→ PROBLEM TO SOLVE:
Give back exactly the line containing "数据交换 (445, 132)" together with all the lines after it, ending at the final line below.

[Stored records]
•••••
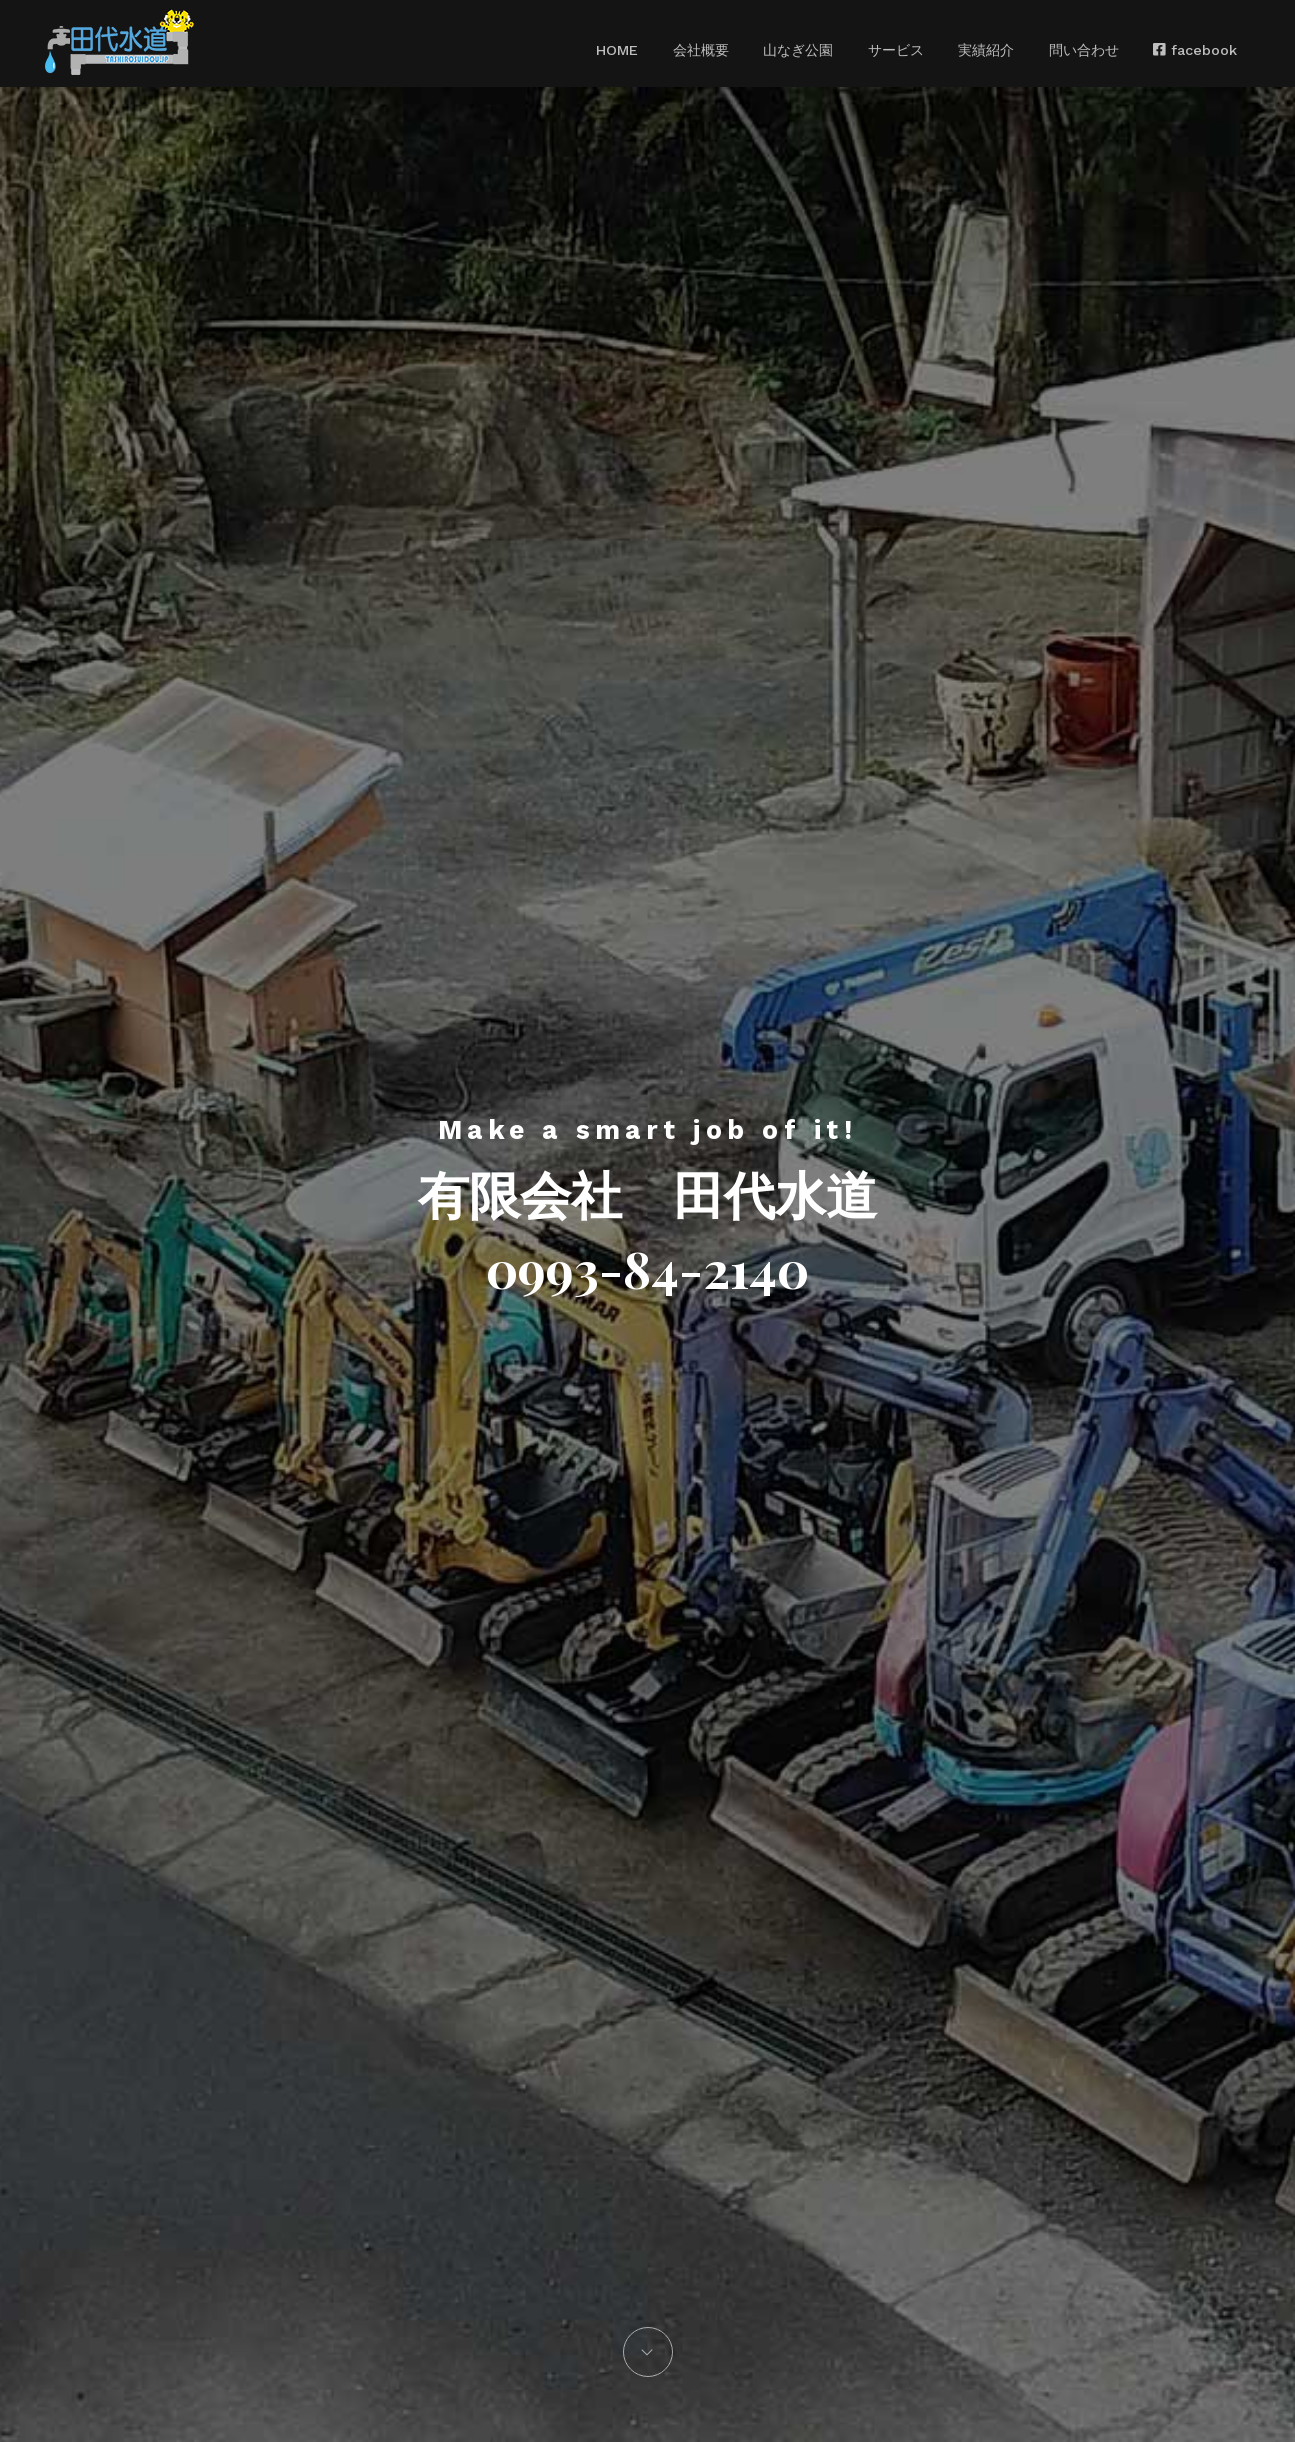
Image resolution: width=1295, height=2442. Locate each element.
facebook (1160, 50)
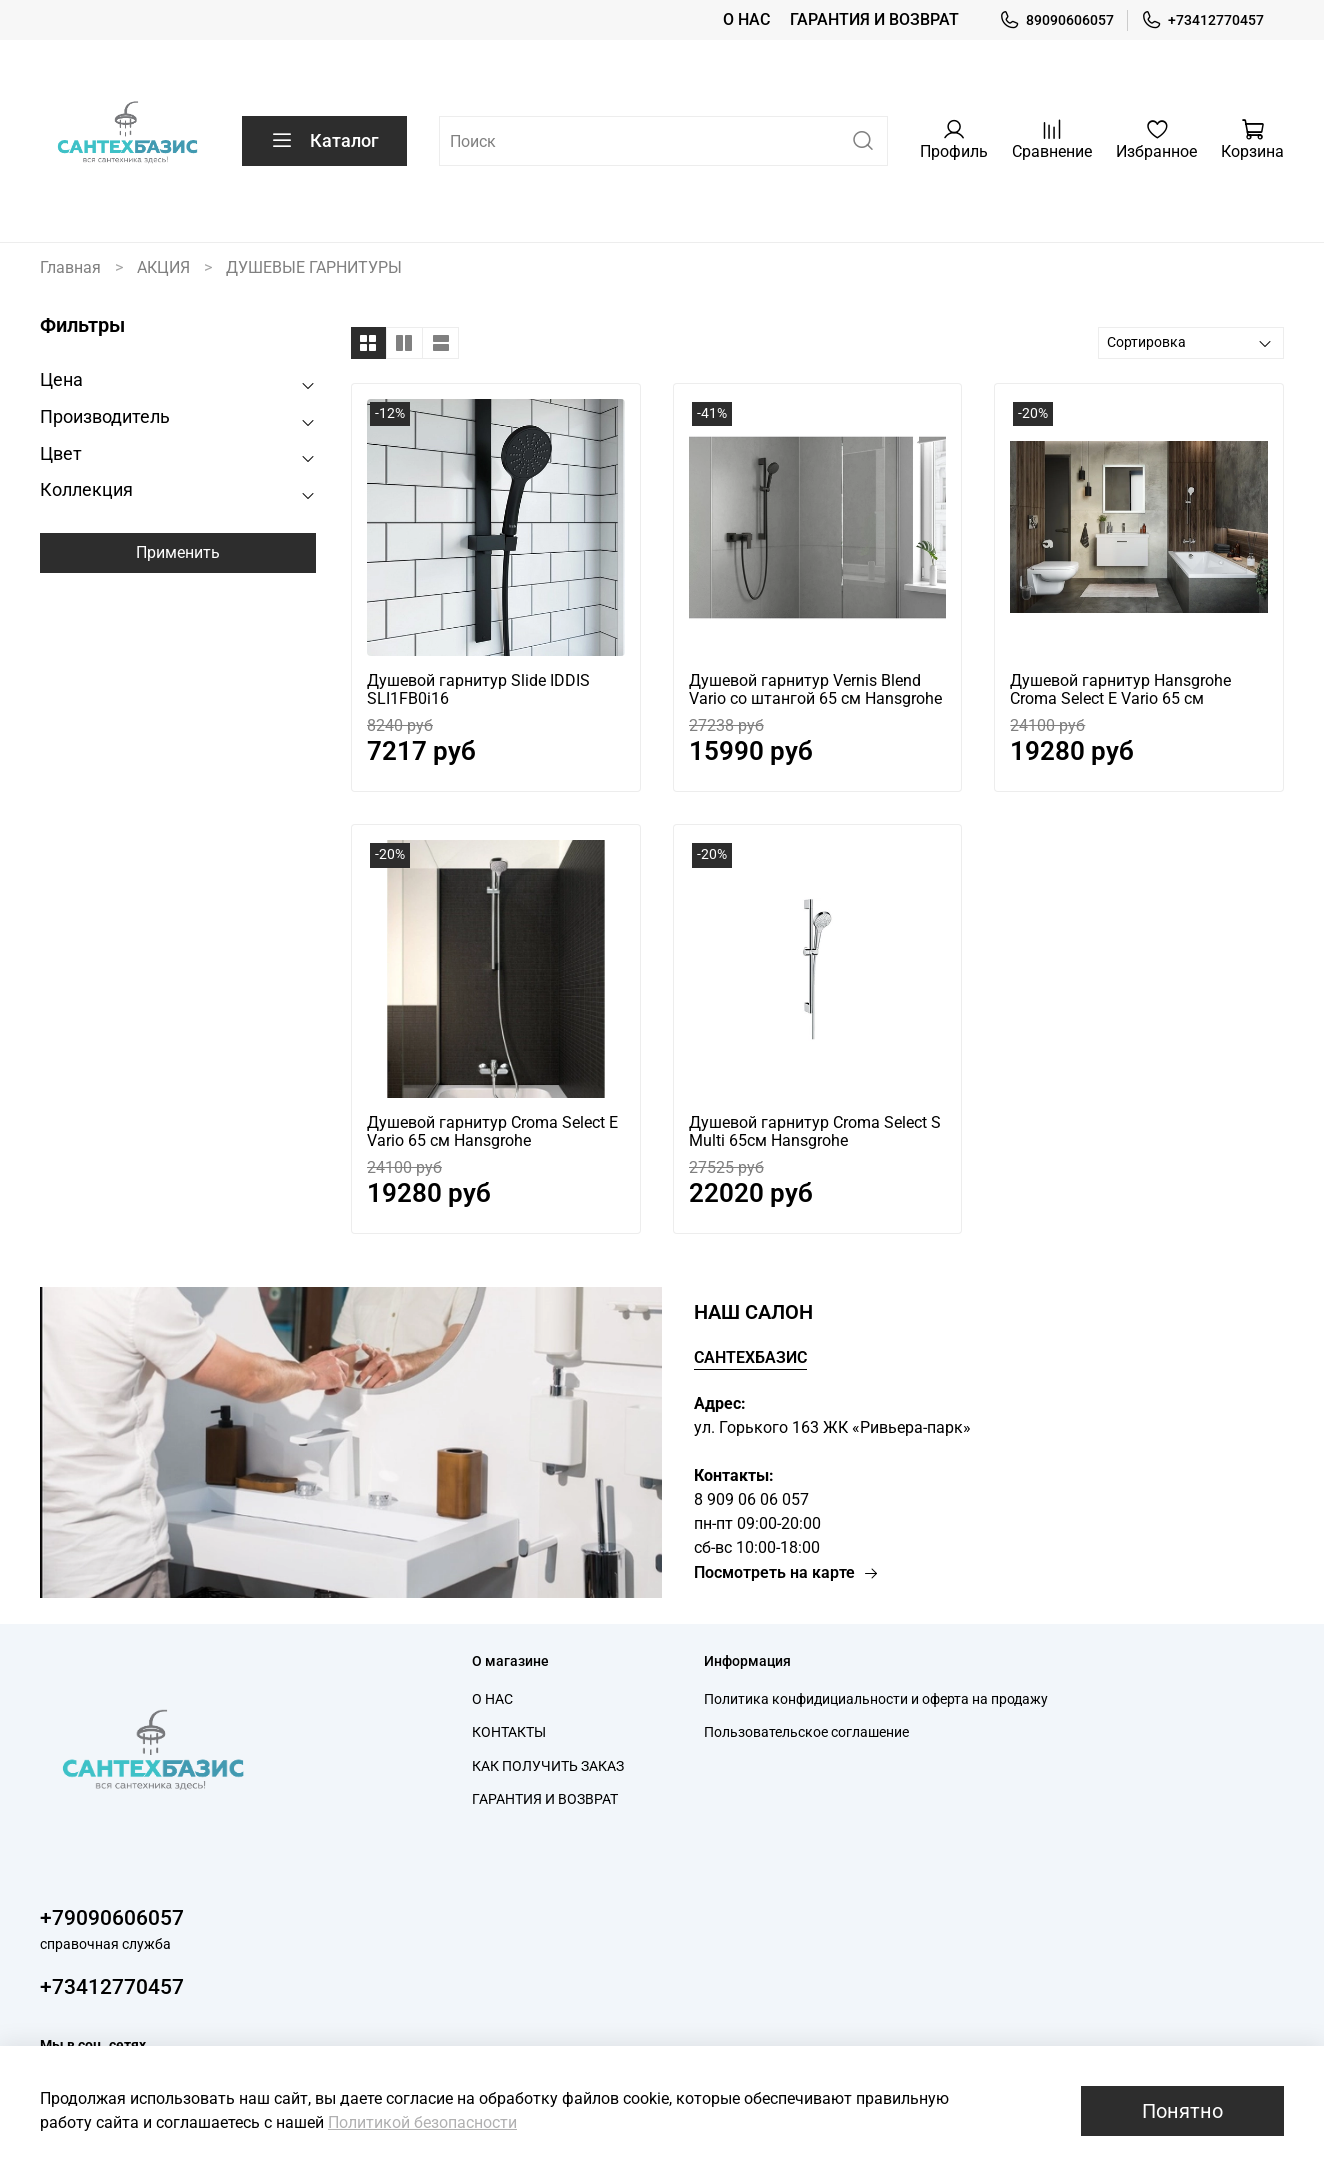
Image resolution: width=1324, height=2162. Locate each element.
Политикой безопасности (422, 2122)
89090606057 (1056, 20)
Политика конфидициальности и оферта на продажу (876, 1699)
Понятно (1182, 2111)
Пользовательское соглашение (806, 1732)
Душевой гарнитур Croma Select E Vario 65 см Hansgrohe (492, 1131)
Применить (178, 552)
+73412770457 (1202, 20)
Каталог (324, 141)
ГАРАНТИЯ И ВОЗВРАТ (874, 19)
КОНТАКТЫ (509, 1732)
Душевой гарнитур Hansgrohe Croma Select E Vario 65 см (1120, 689)
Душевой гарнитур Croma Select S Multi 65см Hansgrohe (815, 1131)
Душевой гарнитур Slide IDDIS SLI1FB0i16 (478, 689)
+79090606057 (112, 1918)
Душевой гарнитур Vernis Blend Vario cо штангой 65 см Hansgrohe (815, 689)
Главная (70, 267)
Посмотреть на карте (786, 1572)
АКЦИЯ (163, 267)
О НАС (746, 19)
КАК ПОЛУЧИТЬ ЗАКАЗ (548, 1766)
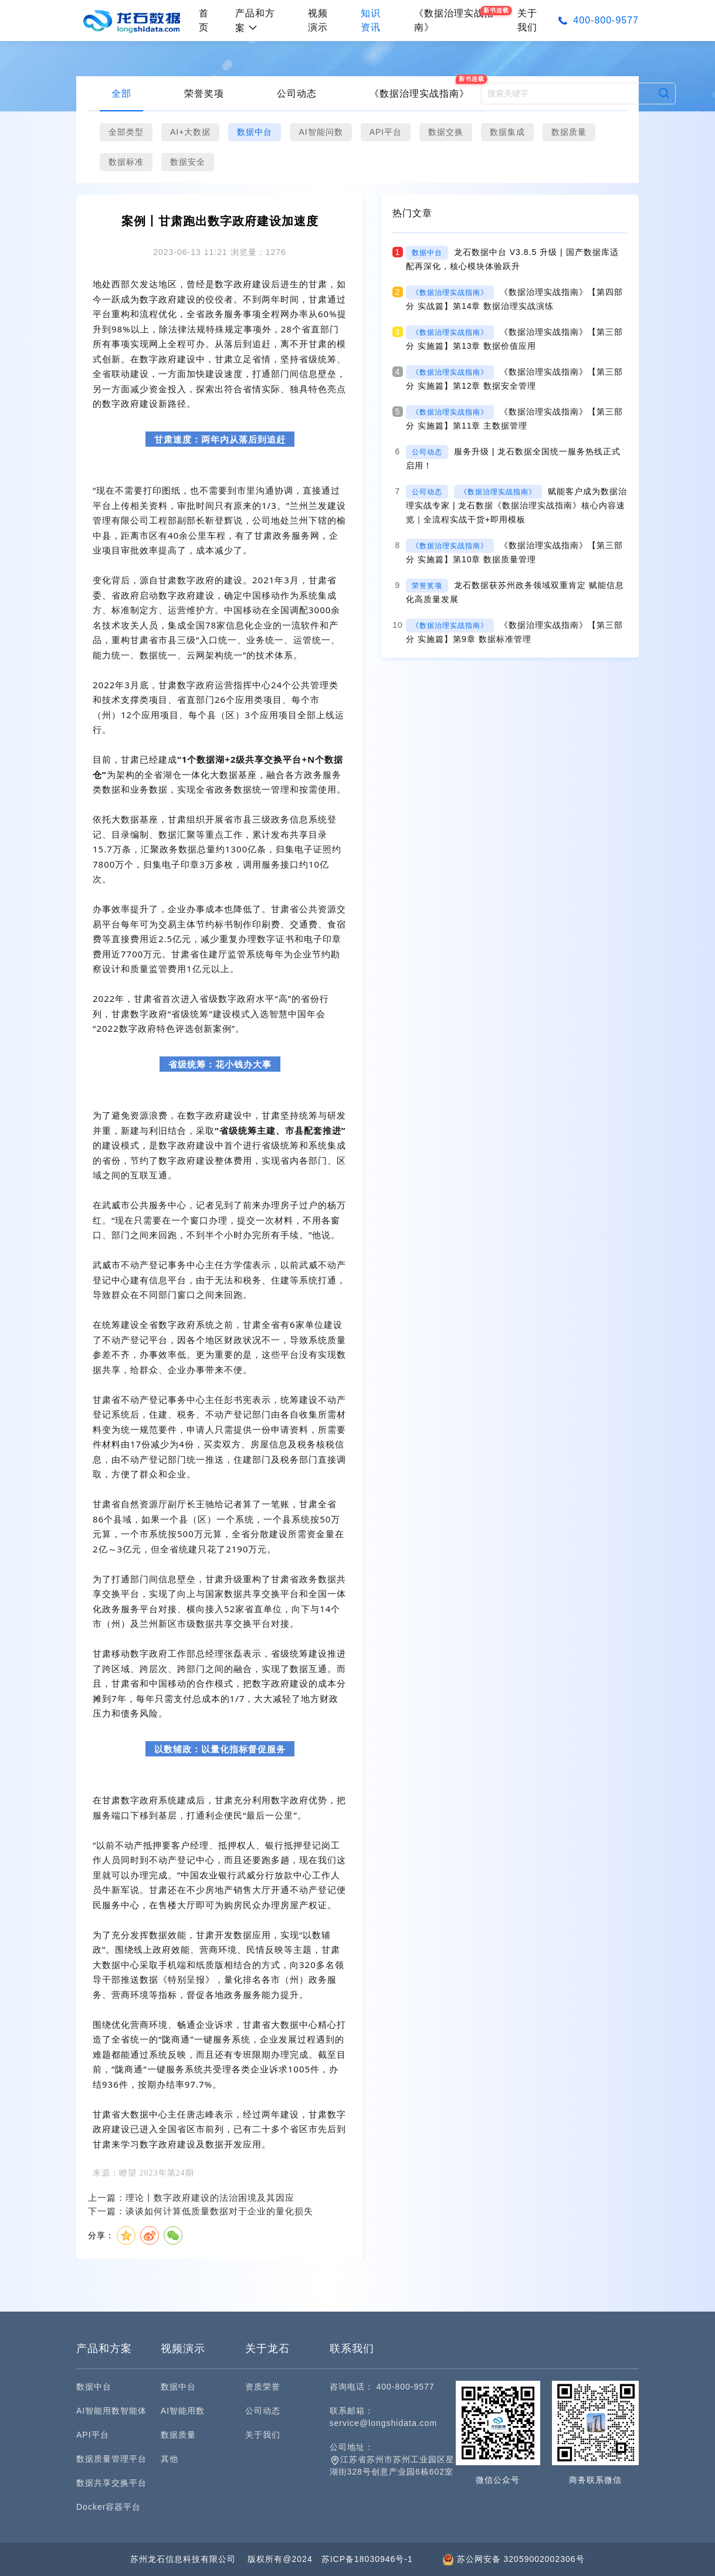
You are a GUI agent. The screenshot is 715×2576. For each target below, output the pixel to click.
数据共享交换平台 (111, 2482)
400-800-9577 (606, 20)
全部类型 (126, 132)
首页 (204, 20)
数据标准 (126, 161)
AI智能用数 (183, 2410)
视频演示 (318, 20)
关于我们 (527, 20)
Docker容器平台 (108, 2507)
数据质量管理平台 (111, 2458)
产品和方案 (255, 20)
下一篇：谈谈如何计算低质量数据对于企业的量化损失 (200, 2211)
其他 (169, 2458)
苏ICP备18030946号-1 (367, 2559)
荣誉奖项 (204, 93)
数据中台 (254, 132)
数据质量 (569, 132)
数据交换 (445, 132)
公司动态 (297, 93)
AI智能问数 (321, 132)
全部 (121, 93)
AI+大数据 (190, 132)
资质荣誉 (262, 2386)
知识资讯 (371, 20)
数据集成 (507, 132)
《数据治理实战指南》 (419, 93)
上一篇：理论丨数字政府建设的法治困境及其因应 (191, 2198)
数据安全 (187, 161)
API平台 (386, 132)
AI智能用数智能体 (111, 2410)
•••••
→ RESPONSE TO THE TASK:
数据交换 (445, 132)
公司动态 (297, 93)
AI智能问数 (321, 132)
全部 (121, 93)
AI+大数据 (190, 132)
资质荣誉 (262, 2386)
知识资讯 (371, 20)
数据集成 (507, 132)
《数据治理实战指南》 (419, 93)
上一篇：理论丨数字政府建设的法治困境及其因应 (191, 2198)
数据安全 (187, 161)
API平台 (386, 132)
AI智能用数智能体 (111, 2410)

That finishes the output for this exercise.